Please filter the listing for the string "Danii" and copy each matching line.

═════ Entries provided ═════

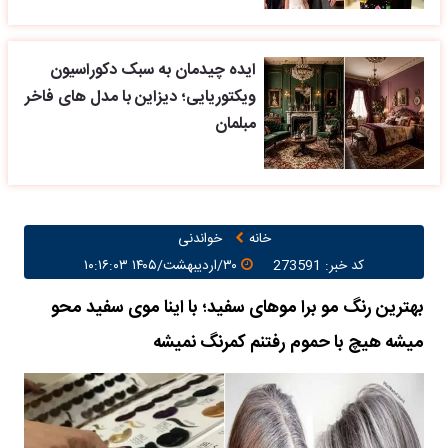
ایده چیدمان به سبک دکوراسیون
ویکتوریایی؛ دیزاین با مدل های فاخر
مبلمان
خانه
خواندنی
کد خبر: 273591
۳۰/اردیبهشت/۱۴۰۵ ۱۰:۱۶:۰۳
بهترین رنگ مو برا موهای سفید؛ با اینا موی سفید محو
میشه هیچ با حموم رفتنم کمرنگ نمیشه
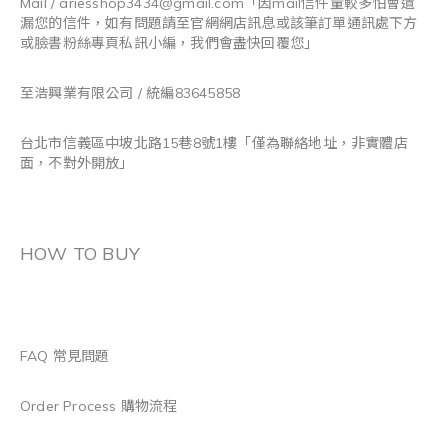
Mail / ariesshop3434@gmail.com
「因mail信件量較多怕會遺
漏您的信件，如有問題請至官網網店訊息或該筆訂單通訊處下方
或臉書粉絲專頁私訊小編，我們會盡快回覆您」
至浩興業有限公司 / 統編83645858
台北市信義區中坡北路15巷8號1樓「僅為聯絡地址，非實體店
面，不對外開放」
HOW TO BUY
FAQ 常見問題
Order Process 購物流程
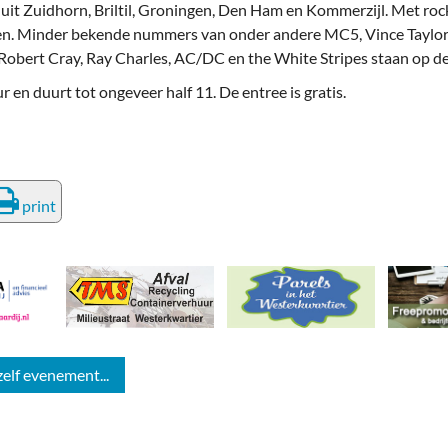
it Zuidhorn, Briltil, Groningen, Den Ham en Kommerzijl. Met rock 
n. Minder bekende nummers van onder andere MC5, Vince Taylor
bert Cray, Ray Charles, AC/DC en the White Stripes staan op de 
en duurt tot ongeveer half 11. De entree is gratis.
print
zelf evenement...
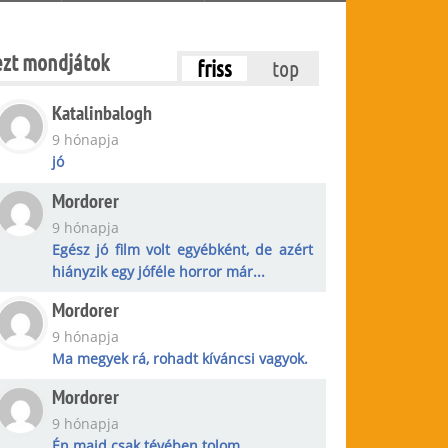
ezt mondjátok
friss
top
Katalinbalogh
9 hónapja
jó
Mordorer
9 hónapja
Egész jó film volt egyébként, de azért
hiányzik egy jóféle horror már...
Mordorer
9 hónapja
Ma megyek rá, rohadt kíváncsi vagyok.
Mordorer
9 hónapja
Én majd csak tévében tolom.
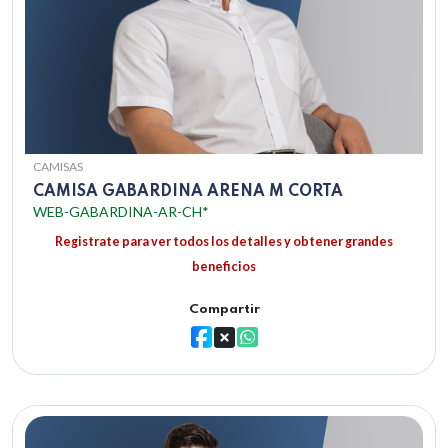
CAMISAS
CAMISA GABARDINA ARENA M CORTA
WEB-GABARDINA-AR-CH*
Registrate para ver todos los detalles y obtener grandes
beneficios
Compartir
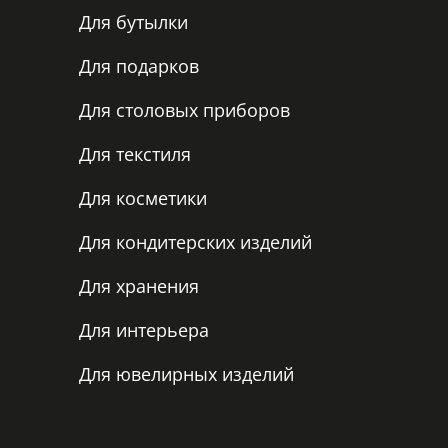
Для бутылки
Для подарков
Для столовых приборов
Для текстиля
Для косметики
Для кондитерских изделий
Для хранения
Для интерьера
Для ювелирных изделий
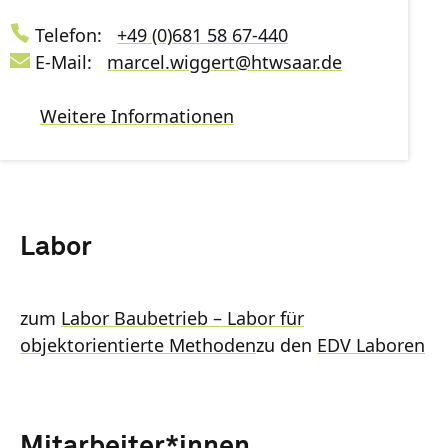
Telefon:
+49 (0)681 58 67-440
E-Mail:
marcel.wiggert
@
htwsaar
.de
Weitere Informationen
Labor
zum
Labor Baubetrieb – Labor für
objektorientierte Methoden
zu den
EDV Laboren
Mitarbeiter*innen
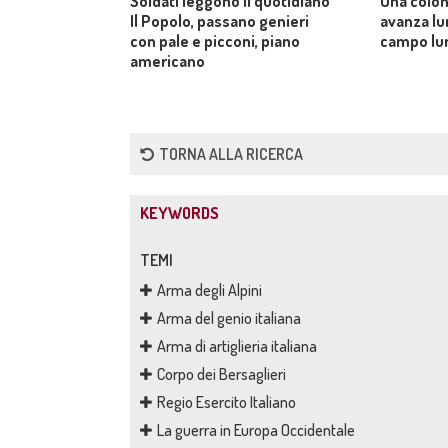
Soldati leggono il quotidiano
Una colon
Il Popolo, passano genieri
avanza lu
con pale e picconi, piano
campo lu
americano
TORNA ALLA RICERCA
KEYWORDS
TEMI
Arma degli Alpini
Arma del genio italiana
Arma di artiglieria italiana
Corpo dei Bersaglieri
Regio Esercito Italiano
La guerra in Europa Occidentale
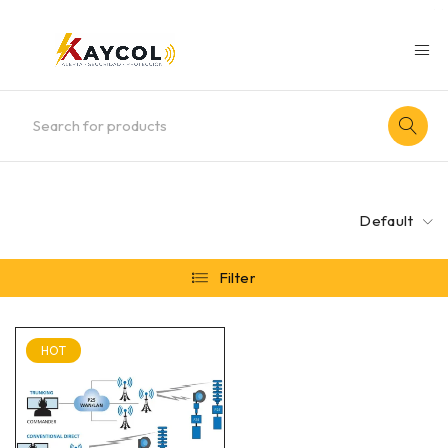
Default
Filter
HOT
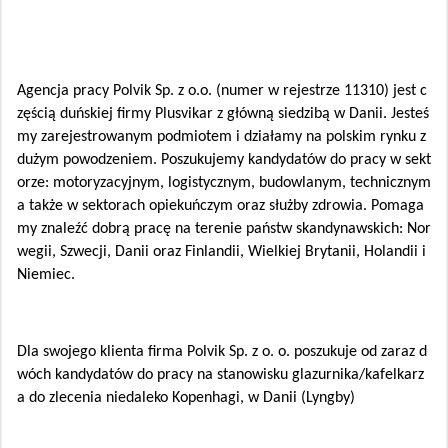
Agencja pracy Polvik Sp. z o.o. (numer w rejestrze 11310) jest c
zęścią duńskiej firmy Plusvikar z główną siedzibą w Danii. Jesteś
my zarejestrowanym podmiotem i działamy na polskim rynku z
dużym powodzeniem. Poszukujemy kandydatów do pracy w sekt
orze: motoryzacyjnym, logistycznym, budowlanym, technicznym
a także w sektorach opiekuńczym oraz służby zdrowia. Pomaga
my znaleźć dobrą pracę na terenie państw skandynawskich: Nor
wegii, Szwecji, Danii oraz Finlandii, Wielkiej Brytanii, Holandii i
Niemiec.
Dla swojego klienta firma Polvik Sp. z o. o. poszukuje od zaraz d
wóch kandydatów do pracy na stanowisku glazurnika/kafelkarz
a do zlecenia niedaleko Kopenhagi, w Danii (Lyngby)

═════

§ **The completed task**
zęścią duńskiej firmy Plusvikar z główną siedzibą w Danii. Jesteś
wegii, Szwecji, Danii oraz Finlandii, Wielkiej Brytanii, Holandii i
a do zlecenia niedaleko Kopenhagi, w Danii (Lyngby)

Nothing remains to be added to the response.